• Your goal:
All entries below must be given again exactly as they stand.

• Data provided:
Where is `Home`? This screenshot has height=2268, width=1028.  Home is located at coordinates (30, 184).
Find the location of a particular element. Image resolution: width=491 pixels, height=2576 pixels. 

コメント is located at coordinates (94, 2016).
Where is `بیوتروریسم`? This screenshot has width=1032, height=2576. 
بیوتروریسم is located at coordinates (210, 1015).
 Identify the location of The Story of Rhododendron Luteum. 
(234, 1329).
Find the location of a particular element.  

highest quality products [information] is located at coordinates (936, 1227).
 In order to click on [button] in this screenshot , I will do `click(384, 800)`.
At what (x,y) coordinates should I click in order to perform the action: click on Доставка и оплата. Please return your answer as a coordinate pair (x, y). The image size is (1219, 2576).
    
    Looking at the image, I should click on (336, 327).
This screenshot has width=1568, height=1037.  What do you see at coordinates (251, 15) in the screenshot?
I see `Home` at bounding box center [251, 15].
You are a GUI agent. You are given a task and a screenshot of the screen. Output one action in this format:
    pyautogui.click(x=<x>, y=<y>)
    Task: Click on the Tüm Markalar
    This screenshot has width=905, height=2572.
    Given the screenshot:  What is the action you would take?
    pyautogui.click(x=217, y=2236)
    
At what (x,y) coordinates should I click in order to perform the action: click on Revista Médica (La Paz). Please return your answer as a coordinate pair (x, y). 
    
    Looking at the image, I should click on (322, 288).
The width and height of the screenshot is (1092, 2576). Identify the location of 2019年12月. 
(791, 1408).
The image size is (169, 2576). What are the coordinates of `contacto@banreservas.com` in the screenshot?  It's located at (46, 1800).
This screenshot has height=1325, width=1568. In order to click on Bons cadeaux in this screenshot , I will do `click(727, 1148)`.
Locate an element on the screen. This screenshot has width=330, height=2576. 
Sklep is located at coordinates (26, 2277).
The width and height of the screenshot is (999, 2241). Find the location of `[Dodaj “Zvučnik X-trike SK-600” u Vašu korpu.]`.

• Reply to the exercise:
Where is `Home`? This screenshot has height=2268, width=1028.  Home is located at coordinates (30, 184).
Find the location of a particular element. Image resolution: width=491 pixels, height=2576 pixels. 

コメント is located at coordinates (94, 2016).
Where is `بیوتروریسم`? This screenshot has width=1032, height=2576. 
بیوتروریسم is located at coordinates (210, 1015).
 Identify the location of The Story of Rhododendron Luteum. 
(234, 1329).
Find the location of a particular element.  

highest quality products [information] is located at coordinates (936, 1227).
 In order to click on [button] in this screenshot , I will do `click(384, 800)`.
At what (x,y) coordinates should I click in order to perform the action: click on Доставка и оплата. Please return your answer as a coordinate pair (x, y). The image size is (1219, 2576).
    
    Looking at the image, I should click on (336, 327).
This screenshot has width=1568, height=1037.  What do you see at coordinates (251, 15) in the screenshot?
I see `Home` at bounding box center [251, 15].
You are a GUI agent. You are given a task and a screenshot of the screen. Output one action in this format:
    pyautogui.click(x=<x>, y=<y>)
    Task: Click on the Tüm Markalar
    This screenshot has width=905, height=2572.
    Given the screenshot:  What is the action you would take?
    pyautogui.click(x=217, y=2236)
    
At what (x,y) coordinates should I click in order to perform the action: click on Revista Médica (La Paz). Please return your answer as a coordinate pair (x, y). 
    
    Looking at the image, I should click on (322, 288).
The width and height of the screenshot is (1092, 2576). Identify the location of 2019年12月. 
(791, 1408).
The image size is (169, 2576). What are the coordinates of `contacto@banreservas.com` in the screenshot?  It's located at (46, 1800).
This screenshot has height=1325, width=1568. In order to click on Bons cadeaux in this screenshot , I will do `click(727, 1148)`.
Locate an element on the screen. This screenshot has width=330, height=2576. 
Sklep is located at coordinates (26, 2277).
The width and height of the screenshot is (999, 2241). Find the location of `[Dodaj “Zvučnik X-trike SK-600” u Vašu korpu.]`.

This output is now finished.